From the line that contains "almacén y taller" to the final line of the entries below, write out every line exactly as it appears, and nothing else.

Stored records:
BEGIN
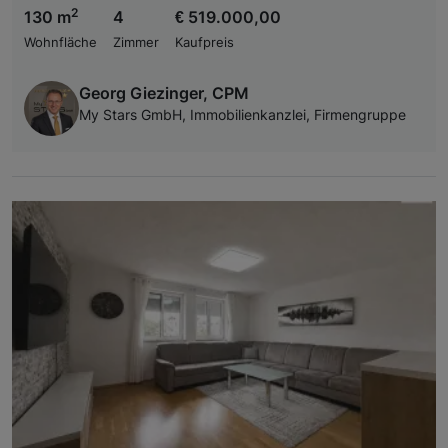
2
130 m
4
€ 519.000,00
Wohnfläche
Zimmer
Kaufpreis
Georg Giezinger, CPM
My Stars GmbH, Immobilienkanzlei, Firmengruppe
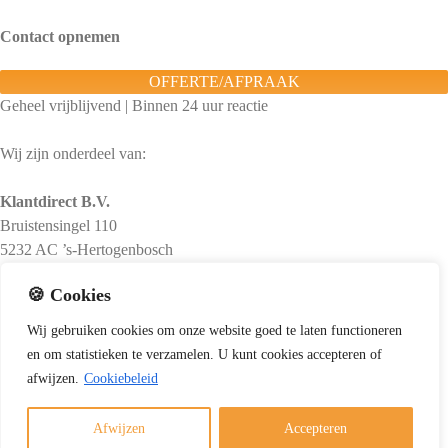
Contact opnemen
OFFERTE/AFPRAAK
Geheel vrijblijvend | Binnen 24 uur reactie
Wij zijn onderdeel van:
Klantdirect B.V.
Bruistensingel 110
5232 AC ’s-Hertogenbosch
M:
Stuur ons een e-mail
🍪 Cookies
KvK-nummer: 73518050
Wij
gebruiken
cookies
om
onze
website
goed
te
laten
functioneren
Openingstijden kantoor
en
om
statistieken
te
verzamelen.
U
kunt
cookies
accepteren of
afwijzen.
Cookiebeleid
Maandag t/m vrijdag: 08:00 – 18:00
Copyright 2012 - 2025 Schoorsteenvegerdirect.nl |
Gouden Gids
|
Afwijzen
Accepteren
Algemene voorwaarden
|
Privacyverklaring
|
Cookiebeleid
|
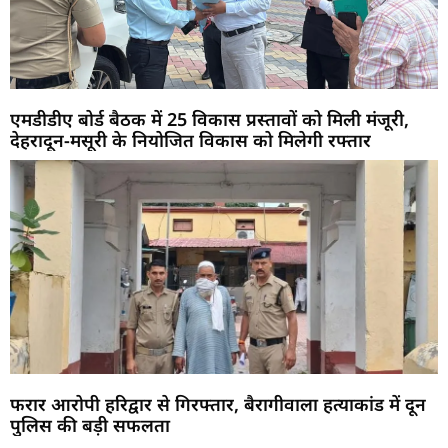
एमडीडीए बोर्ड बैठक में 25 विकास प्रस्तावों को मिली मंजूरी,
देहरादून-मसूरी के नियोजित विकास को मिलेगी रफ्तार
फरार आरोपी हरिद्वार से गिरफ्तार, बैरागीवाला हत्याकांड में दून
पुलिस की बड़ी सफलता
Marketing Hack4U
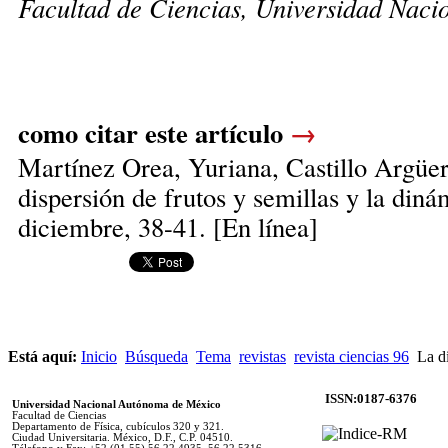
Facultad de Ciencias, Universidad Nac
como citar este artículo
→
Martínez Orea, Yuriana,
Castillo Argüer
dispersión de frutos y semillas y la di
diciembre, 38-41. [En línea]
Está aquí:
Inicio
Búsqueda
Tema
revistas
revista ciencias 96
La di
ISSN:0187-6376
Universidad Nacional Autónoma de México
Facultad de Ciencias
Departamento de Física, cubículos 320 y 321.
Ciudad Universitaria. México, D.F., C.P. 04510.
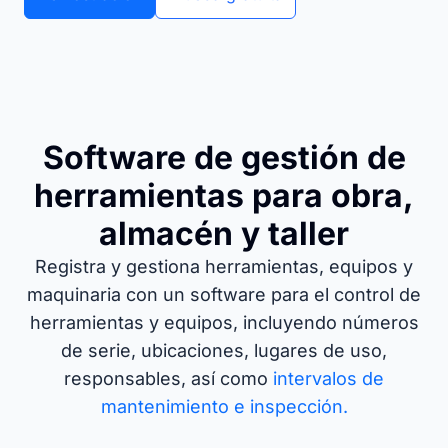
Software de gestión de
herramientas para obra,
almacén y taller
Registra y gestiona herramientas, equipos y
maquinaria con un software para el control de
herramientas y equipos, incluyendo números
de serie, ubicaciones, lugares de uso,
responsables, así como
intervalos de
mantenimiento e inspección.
END
• Response:
almacén y taller
Registra y gestiona herramientas, equipos y
maquinaria con un software para el control de
herramientas y equipos, incluyendo números
de serie, ubicaciones, lugares de uso,
responsables, así como
intervalos de
mantenimiento e inspección.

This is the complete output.